WORK REQUIRED. Apart from the pictures, reproduce the data below exactly as it stands.

BEGIN DATA PROVIDED

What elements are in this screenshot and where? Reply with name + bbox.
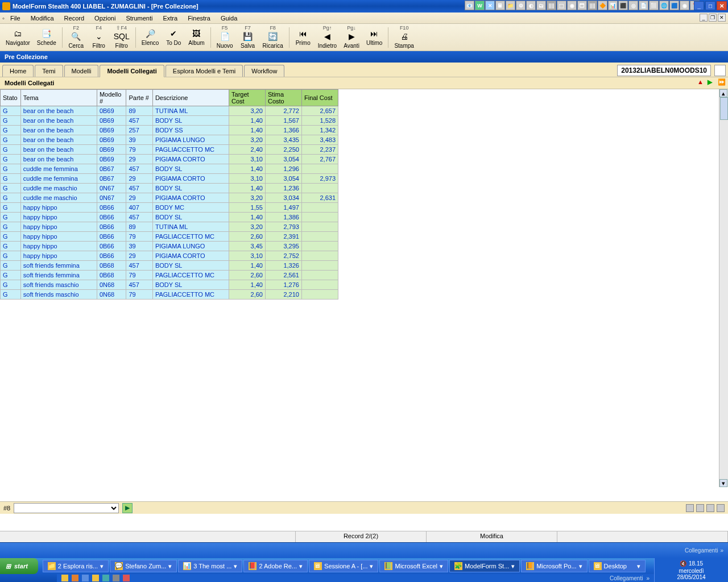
mdi-controls[interactable]: _ ❐ ✕ (700, 14, 726, 22)
close-button[interactable]: ✕ (717, 1, 727, 10)
toolbar-cerca[interactable]: F2🔍Cerca (65, 25, 88, 50)
flag-up-icon[interactable]: ▲ (697, 78, 705, 86)
table-row[interactable]: Gbear on the beach0B69457BODY SL1,401,56… (1, 116, 338, 126)
table-row[interactable]: Gcuddle me femmina0B6729PIGIAMA CORTO3,1… (1, 174, 338, 184)
col-header[interactable]: Stato (1, 90, 21, 106)
task-item[interactable]: 📕2 Adobe Re...▾ (243, 560, 308, 572)
toolbar-navigator[interactable]: 🗂Navigator (2, 25, 34, 50)
toolbar-filtro[interactable]: F4⌄Filtro (88, 25, 110, 50)
tab-modelli-collegati[interactable]: Modelli Collegati (100, 65, 164, 77)
col-header[interactable]: Descrizione (152, 90, 229, 106)
mdi-minimize[interactable]: _ (700, 14, 708, 22)
color-box[interactable] (714, 65, 726, 76)
table-row[interactable]: Gbear on the beach0B6939PIGIAMA LUNGO3,2… (1, 135, 338, 145)
icon-1[interactable] (686, 504, 694, 512)
col-header[interactable]: Parte # (126, 90, 152, 106)
menu-extra[interactable]: Extra (158, 14, 182, 23)
table-row[interactable]: Ghappy hippo0B6629PIGIAMA CORTO3,102,752 (1, 251, 338, 261)
table-row[interactable]: Ghappy hippo0B6639PIGIAMA LUNGO3,453,295 (1, 242, 338, 251)
menu-strumenti[interactable]: Strumenti (121, 14, 157, 23)
toolbar-filtro[interactable]: ⇧F4SQLFiltro (110, 25, 133, 50)
ql-icon[interactable] (61, 575, 68, 581)
table-row[interactable]: Gcuddle me maschio0N6729PIGIAMA CORTO3,2… (1, 193, 338, 203)
toolbar-avanti[interactable]: Pg↓▶Avanti (340, 25, 363, 50)
ql-icon[interactable] (123, 575, 130, 581)
tab-home[interactable]: Home (2, 65, 34, 77)
toolbar-album[interactable]: 🖼Album (185, 25, 208, 50)
link-bar: Collegamenti » (0, 542, 728, 558)
toolbar-stampa[interactable]: F10🖨Stampa (391, 25, 417, 50)
toolbar-nuovo[interactable]: F5📄Nuovo (213, 25, 237, 50)
record-combo[interactable] (14, 503, 119, 513)
task-item[interactable]: 📊3 The most ...▾ (178, 560, 242, 572)
ql-icon[interactable] (113, 575, 119, 581)
toolbar-indietro[interactable]: Pg↑◀Indietro (315, 25, 340, 50)
table-row[interactable]: Gsoft friends maschio0N6879PAGLIACCETTO … (1, 290, 338, 300)
toolbar-ultimo[interactable]: ⏭Ultimo (363, 25, 386, 50)
table-row[interactable]: Gbear on the beach0B6929PIGIAMA CORTO3,1… (1, 155, 338, 164)
window-controls[interactable]: _ □ ✕ (694, 1, 727, 10)
table-row[interactable]: Gsoft friends femmina0B6879PAGLIACCETTO … (1, 271, 338, 280)
maximize-button[interactable]: □ (705, 1, 715, 10)
ql-icon[interactable] (92, 575, 99, 581)
table-row[interactable]: Ghappy hippo0B66457BODY SL1,401,386 (1, 213, 338, 222)
icon-3[interactable] (706, 504, 714, 512)
toolbar-ricarica[interactable]: F8🔄Ricarica (259, 25, 287, 50)
menu-guida[interactable]: Guida (216, 14, 242, 23)
table-row[interactable]: Gbear on the beach0B69257BODY SS1,401,36… (1, 126, 338, 135)
tab-modelli[interactable]: Modelli (64, 65, 99, 77)
task-item[interactable]: 🖥Sessione A - [...▾ (309, 560, 378, 572)
menu-finestra[interactable]: Finestra (183, 14, 215, 23)
vertical-scrollbar[interactable]: ▴ ▾ (719, 89, 728, 487)
data-grid[interactable]: StatoTemaModello #Parte #DescrizioneTarg… (0, 89, 338, 300)
toolbar-schede[interactable]: 📑Schede (34, 25, 60, 50)
tab-esplora-modelli-e-temi[interactable]: Esplora Modelli e Temi (166, 65, 243, 77)
mdi-close[interactable]: ✕ (718, 14, 726, 22)
table-row[interactable]: Ghappy hippo0B6679PAGLIACCETTO MC2,602,3… (1, 232, 338, 242)
table-row[interactable]: Ghappy hippo0B6689TUTINA ML3,202,793 (1, 222, 338, 232)
col-header[interactable]: Modello # (97, 90, 126, 106)
tab-workflow[interactable]: Workflow (244, 65, 284, 77)
task-item[interactable]: 📁2 Esplora ris...▾ (43, 560, 109, 572)
menu-opzioni[interactable]: Opzioni (90, 14, 120, 23)
toolbar-salva[interactable]: F7💾Salva (237, 25, 259, 50)
toolbar-to do[interactable]: ✔To Do (162, 25, 185, 50)
play-icon[interactable]: ▶ (708, 78, 715, 86)
minimize-button[interactable]: _ (694, 1, 704, 10)
task-item[interactable]: 🧩ModelForm St...▾ (449, 560, 520, 572)
col-header[interactable]: Final Cost (301, 90, 338, 106)
toolbar-primo[interactable]: ⏮Primo (292, 25, 315, 50)
status-mode: Modifica (427, 531, 557, 542)
task-item[interactable]: 📗Microsoft Excel▾ (379, 560, 448, 572)
ql-icon[interactable] (102, 575, 109, 581)
menu-modifica[interactable]: Modifica (26, 14, 59, 23)
status-record: Record 2/(2) (296, 531, 427, 542)
table-row[interactable]: Gcuddle me femmina0B67457BODY SL1,401,29… (1, 164, 338, 174)
task-item[interactable]: 🖥Desktop▾ (589, 560, 646, 572)
ql-icon[interactable] (82, 575, 89, 581)
mdi-restore[interactable]: ❐ (709, 14, 717, 22)
table-row[interactable]: Gsoft friends femmina0B68457BODY SL1,401… (1, 261, 338, 271)
col-header[interactable]: Target Cost (229, 90, 266, 106)
col-header[interactable]: Stima Costo (266, 90, 302, 106)
table-row[interactable]: Gcuddle me maschio0N67457BODY SL1,401,23… (1, 184, 338, 193)
toolbar-elenco[interactable]: 🔎Elenco (138, 25, 163, 50)
linkbar-label[interactable]: Collegamenti (685, 547, 718, 554)
task-item[interactable]: 📙Microsoft Po...▾ (521, 560, 587, 572)
start-button[interactable]: ⊞start (0, 558, 38, 574)
ql-icon[interactable] (72, 575, 78, 581)
task-item[interactable]: 💬Stefano Zum...▾ (110, 560, 177, 572)
system-tray[interactable]: 🔇18.15 mercoledì 28/05/2014 (654, 558, 728, 582)
forward-icon[interactable]: ⏩ (718, 78, 726, 86)
table-row[interactable]: Gbear on the beach0B6979PAGLIACCETTO MC2… (1, 145, 338, 155)
table-row[interactable]: Gbear on the beach0B6989TUTINA ML3,202,7… (1, 106, 338, 116)
menu-record[interactable]: Record (60, 14, 89, 23)
tab-temi[interactable]: Temi (35, 65, 63, 77)
col-header[interactable]: Tema (20, 90, 97, 106)
table-row[interactable]: Gsoft friends maschio0N68457BODY SL1,401… (1, 280, 338, 290)
icon-2[interactable] (696, 504, 704, 512)
table-row[interactable]: Ghappy hippo0B66407BODY MC1,551,497 (1, 203, 338, 213)
icon-4[interactable] (717, 504, 725, 512)
menu-file[interactable]: File (6, 14, 25, 23)
go-button[interactable]: ▶ (122, 503, 133, 513)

END DATA PROVIDED

TASK ANSWER.
What elements are in this screenshot and where? Reply with name + bbox.
mdi-controls[interactable]: _ ❐ ✕ (700, 14, 726, 22)
close-button[interactable]: ✕ (717, 1, 727, 10)
toolbar-cerca[interactable]: F2🔍Cerca (65, 25, 88, 50)
flag-up-icon[interactable]: ▲ (697, 78, 705, 86)
table-row[interactable]: Gbear on the beach0B69457BODY SL1,401,56… (1, 116, 338, 126)
table-row[interactable]: Gcuddle me femmina0B6729PIGIAMA CORTO3,1… (1, 174, 338, 184)
col-header[interactable]: Stato (1, 90, 21, 106)
task-item[interactable]: 📕2 Adobe Re...▾ (243, 560, 308, 572)
toolbar-navigator[interactable]: 🗂Navigator (2, 25, 34, 50)
toolbar-filtro[interactable]: F4⌄Filtro (88, 25, 110, 50)
tab-modelli-collegati[interactable]: Modelli Collegati (100, 65, 164, 77)
col-header[interactable]: Descrizione (152, 90, 229, 106)
mdi-minimize[interactable]: _ (700, 14, 708, 22)
color-box[interactable] (714, 65, 726, 76)
table-row[interactable]: Gbear on the beach0B6939PIGIAMA LUNGO3,2… (1, 135, 338, 145)
icon-1[interactable] (686, 504, 694, 512)
col-header[interactable]: Parte # (126, 90, 152, 106)
menu-extra[interactable]: Extra (158, 14, 182, 23)
table-row[interactable]: Ghappy hippo0B6629PIGIAMA CORTO3,102,752 (1, 251, 338, 261)
table-row[interactable]: Ghappy hippo0B6639PIGIAMA LUNGO3,453,295 (1, 242, 338, 251)
menu-strumenti[interactable]: Strumenti (121, 14, 157, 23)
toolbar-filtro[interactable]: ⇧F4SQLFiltro (110, 25, 133, 50)
ql-icon[interactable] (61, 575, 68, 581)
table-row[interactable]: Gcuddle me maschio0N6729PIGIAMA CORTO3,2… (1, 193, 338, 203)
toolbar-avanti[interactable]: Pg↓▶Avanti (340, 25, 363, 50)
ql-icon[interactable] (123, 575, 130, 581)
tab-home[interactable]: Home (2, 65, 34, 77)
toolbar-album[interactable]: 🖼Album (185, 25, 208, 50)
link-bar: Collegamenti » (0, 542, 728, 558)
toolbar-stampa[interactable]: F10🖨Stampa (391, 25, 417, 50)
toolbar-nuovo[interactable]: F5📄Nuovo (213, 25, 237, 50)
record-combo[interactable] (14, 503, 119, 513)
task-item[interactable]: 📊3 The most ...▾ (178, 560, 242, 572)
ql-icon[interactable] (113, 575, 119, 581)
toolbar-indietro[interactable]: Pg↑◀Indietro (315, 25, 340, 50)
table-row[interactable]: Gsoft friends maschio0N6879PAGLIACCETTO … (1, 290, 338, 300)
toolbar-ultimo[interactable]: ⏭Ultimo (363, 25, 386, 50)
table-row[interactable]: Gbear on the beach0B6929PIGIAMA CORTO3,1… (1, 155, 338, 164)
window-controls[interactable]: _ □ ✕ (694, 1, 727, 10)
table-row[interactable]: Gsoft friends femmina0B6879PAGLIACCETTO … (1, 271, 338, 280)
maximize-button[interactable]: □ (705, 1, 715, 10)
ql-icon[interactable] (92, 575, 99, 581)
table-row[interactable]: Ghappy hippo0B66457BODY SL1,401,386 (1, 213, 338, 222)
icon-3[interactable] (706, 504, 714, 512)
toolbar-ricarica[interactable]: F8🔄Ricarica (259, 25, 287, 50)
menu-guida[interactable]: Guida (216, 14, 242, 23)
table-row[interactable]: Gbear on the beach0B69257BODY SS1,401,36… (1, 126, 338, 135)
tab-modelli[interactable]: Modelli (64, 65, 99, 77)
task-item[interactable]: 🖥Sessione A - [...▾ (309, 560, 378, 572)
menu-finestra[interactable]: Finestra (183, 14, 215, 23)
vertical-scrollbar[interactable]: ▴ ▾ (719, 89, 728, 487)
data-grid[interactable]: StatoTemaModello #Parte #DescrizioneTarg… (0, 89, 338, 300)
toolbar-schede[interactable]: 📑Schede (34, 25, 60, 50)
tab-esplora-modelli-e-temi[interactable]: Esplora Modelli e Temi (166, 65, 243, 77)
mdi-close[interactable]: ✕ (718, 14, 726, 22)
table-row[interactable]: Ghappy hippo0B6679PAGLIACCETTO MC2,602,3… (1, 232, 338, 242)
table-row[interactable]: Ghappy hippo0B6689TUTINA ML3,202,793 (1, 222, 338, 232)
col-header[interactable]: Modello # (97, 90, 126, 106)
tab-workflow[interactable]: Workflow (244, 65, 284, 77)
task-item[interactable]: 📁2 Esplora ris...▾ (43, 560, 109, 572)
menu-opzioni[interactable]: Opzioni (90, 14, 120, 23)
toolbar-salva[interactable]: F7💾Salva (237, 25, 259, 50)
toolbar-to do[interactable]: ✔To Do (162, 25, 185, 50)
play-icon[interactable]: ▶ (708, 78, 715, 86)
minimize-button[interactable]: _ (694, 1, 704, 10)
task-item[interactable]: 🧩ModelForm St...▾ (449, 560, 520, 572)
col-header[interactable]: Final Cost (301, 90, 338, 106)
toolbar-primo[interactable]: ⏮Primo (292, 25, 315, 50)
status-mode: Modifica (427, 531, 557, 542)
task-item[interactable]: 📗Microsoft Excel▾ (379, 560, 448, 572)
ql-icon[interactable] (102, 575, 109, 581)
menu-modifica[interactable]: Modifica (26, 14, 59, 23)
status-record: Record 2/(2) (296, 531, 427, 542)
table-row[interactable]: Gcuddle me femmina0B67457BODY SL1,401,29… (1, 164, 338, 174)
task-item[interactable]: 🖥Desktop▾ (589, 560, 646, 572)
ql-icon[interactable] (82, 575, 89, 581)
mdi-restore[interactable]: ❐ (709, 14, 717, 22)
table-row[interactable]: Gsoft friends femmina0B68457BODY SL1,401… (1, 261, 338, 271)
col-header[interactable]: Target Cost (229, 90, 266, 106)
col-header[interactable]: Stima Costo (266, 90, 302, 106)
table-row[interactable]: Gcuddle me maschio0N67457BODY SL1,401,23… (1, 184, 338, 193)
toolbar-elenco[interactable]: 🔎Elenco (138, 25, 163, 50)
linkbar-label[interactable]: Collegamenti (685, 547, 718, 554)
task-item[interactable]: 📙Microsoft Po...▾ (521, 560, 587, 572)
start-button[interactable]: ⊞start (0, 558, 38, 574)
ql-icon[interactable] (72, 575, 78, 581)
task-item[interactable]: 💬Stefano Zum...▾ (110, 560, 177, 572)
system-tray[interactable]: 🔇18.15 mercoledì 28/05/2014 (654, 558, 728, 582)
forward-icon[interactable]: ⏩ (718, 78, 726, 86)
table-row[interactable]: Gbear on the beach0B6979PAGLIACCETTO MC2… (1, 145, 338, 155)
table-row[interactable]: Gbear on the beach0B6989TUTINA ML3,202,7… (1, 106, 338, 116)
menu-record[interactable]: Record (60, 14, 89, 23)
tab-temi[interactable]: Temi (35, 65, 63, 77)
col-header[interactable]: Tema (20, 90, 97, 106)
table-row[interactable]: Gsoft friends maschio0N68457BODY SL1,401… (1, 280, 338, 290)
icon-2[interactable] (696, 504, 704, 512)
table-row[interactable]: Ghappy hippo0B66407BODY MC1,551,497 (1, 203, 338, 213)
icon-4[interactable] (717, 504, 725, 512)
menu-file[interactable]: File (6, 14, 25, 23)
go-button[interactable]: ▶ (122, 503, 133, 513)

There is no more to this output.